> _Saved entries_
○ ○ ○ ○ ○ ○ ○

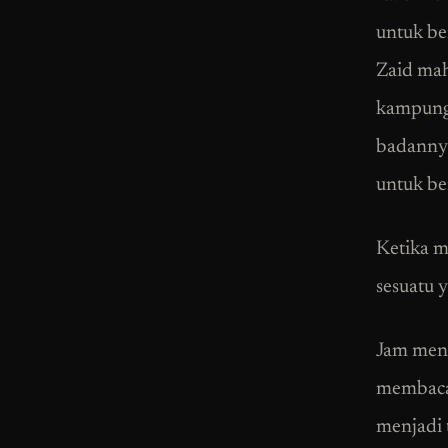
untuk be
Zaid mah
kampung.
badannya
untuk be
Ketika m
sesuatu 
Jam menu
membaca.
menjadi 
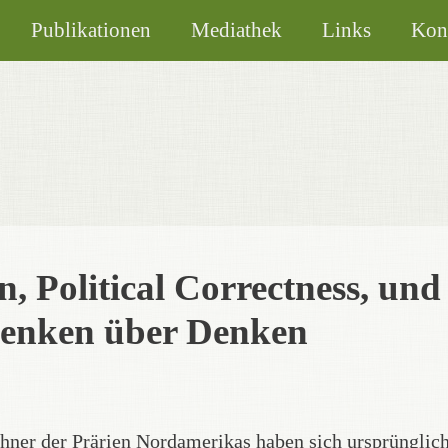
Publikationen
Mediathek
Links
Kon
, Political Correctness, und
enken über Denken
hner der Prärien Nordamerikas haben sich ursprünglic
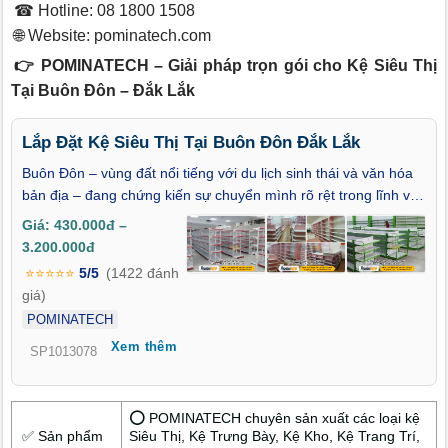
☎ Hotline: 08 1800 1508
🌐 Website:
pominatech.com
👉 POMINATECH – Giải pháp trọn gói cho Kệ Siêu Thị
Tại Buôn Đôn – Đắk Lắk
Lắp Đặt Kệ Siêu Thị Tại Buôn Đôn Đắk Lắk
Buôn Đôn – vùng đất nổi tiếng với du lịch sinh thái và văn hóa
bản địa – đang chứng kiến sự chuyển mình rõ rệt trong lĩnh vực
thương mại và bán lẻ. Trong xu hướng đó, nhu cầu lắp đặt kệ
Giá: 430.000đ –
siêu thị tại Buôn Đôn – Đắk Lắk tăng nhanh, nhằm tạo không
3.200.000đ
gian trưng bày sản phẩm chuyên nghiệp, hiện đại. Với đội ngũ
⭐⭐⭐⭐⭐
5/5
(1422 đánh
giàu kinh nghiệm, giải pháp đồng bộ từ thiết kế đến thi công,
giá)
chúng tôi mang đến dịch vụ trọn gói, giúp chủ cửa hàng tối ưu
POMINATECH
không gian và thu hút khách hàng hiệu quả hơn bao giờ hết.
Xem thêm
SP1013078
⭕ POMINATECH chuyên sản xuất các loại kệ
✅ Sản phẩm
Siêu Thị, Kệ Trưng Bày, Kệ Kho, Kệ Trang Trí,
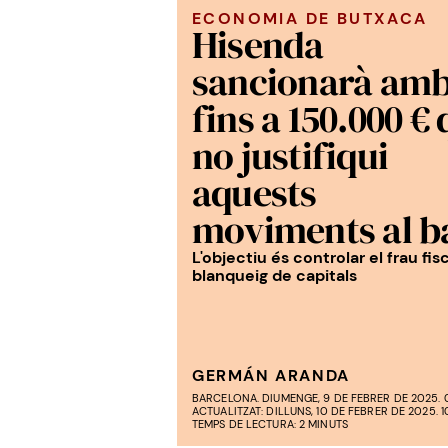
ECONOMIA DE BUTXACA
Hisenda
sancionarà am
fins a 150.000 € 
no justifiqui
aquests
moviments al b
L'objectiu és controlar el frau fisca
blanqueig de capitals
GERMÁN ARANDA
BARCELONA. DIUMENGE, 9 DE FEBRER DE 2025. 
ACTUALITZAT: DILLUNS, 10 DE FEBRER DE 2025. 1
TEMPS DE LECTURA: 2 MINUTS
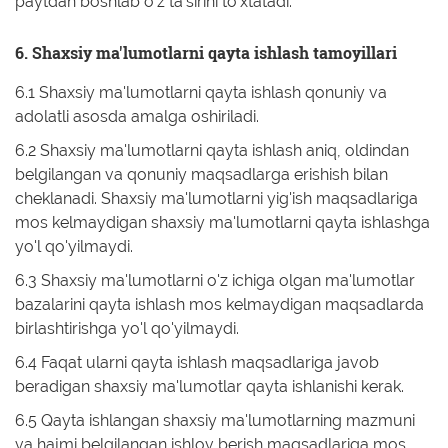
paytdan boshlab o'z ta'sirini to'xtatadi.
6. Shaxsiy ma'lumotlarni qayta ishlash tamoyillari
6.1 Shaxsiy ma'lumotlarni qayta ishlash qonuniy va
adolatli asosda amalga oshiriladi.
6.2 Shaxsiy ma'lumotlarni qayta ishlash aniq, oldindan
belgilangan va qonuniy maqsadlarga erishish bilan
cheklanadi. Shaxsiy ma'lumotlarni yig'ish maqsadlariga
mos kelmaydigan shaxsiy ma'lumotlarni qayta ishlashga
yo'l qo'yilmaydi.
6.3 Shaxsiy ma'lumotlarni o'z ichiga olgan ma'lumotlar
bazalarini qayta ishlash mos kelmaydigan maqsadlarda
birlashtirishga yo'l qo'yilmaydi.
6.4 Faqat ularni qayta ishlash maqsadlariga javob
beradigan shaxsiy ma'lumotlar qayta ishlanishi kerak.
6.5 Qayta ishlangan shaxsiy ma'lumotlarning mazmuni
va hajmi belgilangan ishlov berish maqsadlariga mos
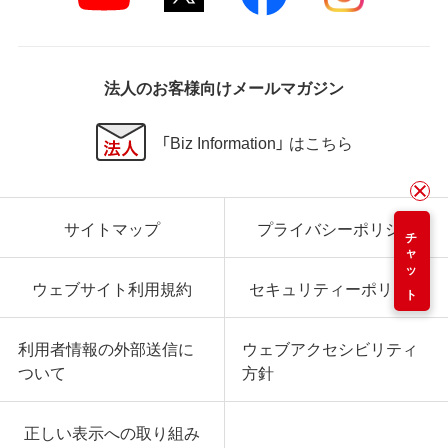
法人のお客様向けメールマガジン
「Biz Information」 はこちら
サイトマップ
プライバシーポリシー
チャット
ウェブサイト利用規約
セキュリティーポリシー
利用者情報の外部送信に
ウェブアクセシビリティ
ついて
方針
正しい表示への取り組み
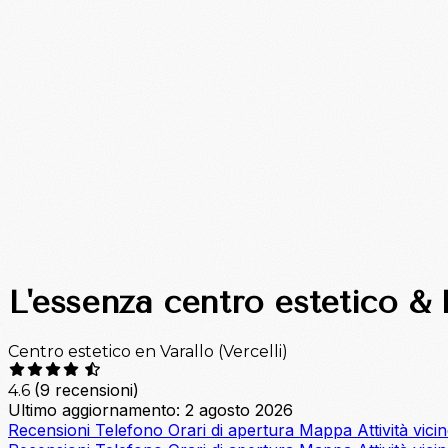
L'essenza centro estetico &
Centro estetico en Varallo (Vercelli)
(9 recensioni)
4.6
Ultimo aggiornamento: 2 agosto 2026
Recensioni
Telefono
Orari di apertura
Mappa
Attività vici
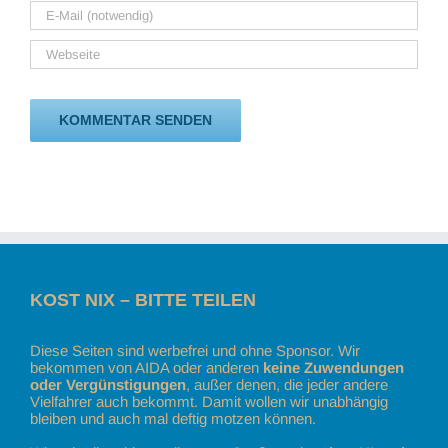
KOST NIX – BITTE TEILEN
Diese Seiten sind werbefrei und ohne Sponsor. Wir
bekommen von AIDA oder anderen
keine Zuwendungen
oder Vergünstigungen
, außer denen, die jeder andere
Vielfahrer auch bekommt. Damit wollen wir unabhängig
bleiben und auch mal deftig motzen können.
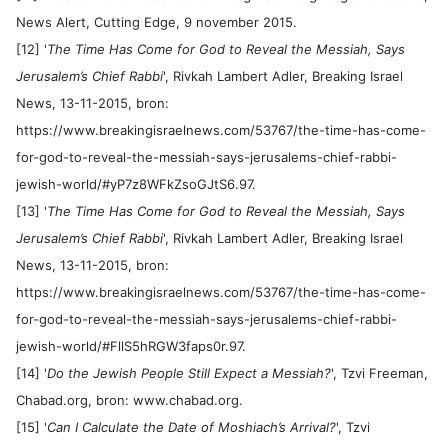
News Alert, Cutting Edge, 9 november 2015.
[12] '
The Time Has Come for God to Reveal the Messiah, Says
Jerusalem’s Chief Rabbi
', Rivkah Lambert Adler, Breaking Israel
News, 13-11-2015, bron:
https://www.breakingisraelnews.com/53767/the-time-has-come-
for-god-to-reveal-the-messiah-says-jerusalems-chief-rabbi-
jewish-world/#yP7z8WFkZsoGJtS6.97.
[13] '
The Time Has Come for God to Reveal the Messiah, Says
Jerusalem’s Chief Rabbi
', Rivkah Lambert Adler, Breaking Israel
News, 13-11-2015, bron:
https://www.breakingisraelnews.com/53767/the-time-has-come-
for-god-to-reveal-the-messiah-says-jerusalems-chief-rabbi-
jewish-world/#FllS5hRGW3faps0r.97.
[14] '
Do the Jewish People Still Expect a Messiah?
', Tzvi Freeman,
Chabad.org, bron: www.chabad.org.
[15] '
Can I Calculate the Date of Moshiach’s Arrival?
', Tzvi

○ ○ ○ ○ ○ ○ ○

Which lines of the data above contain "trọn"? Copy each one.

👉 POMINATECH – Giải pháp trọn gói cho Kệ Siêu Thị
chúng tôi mang đến dịch vụ trọn gói, giúp chủ cửa hàng tối ưu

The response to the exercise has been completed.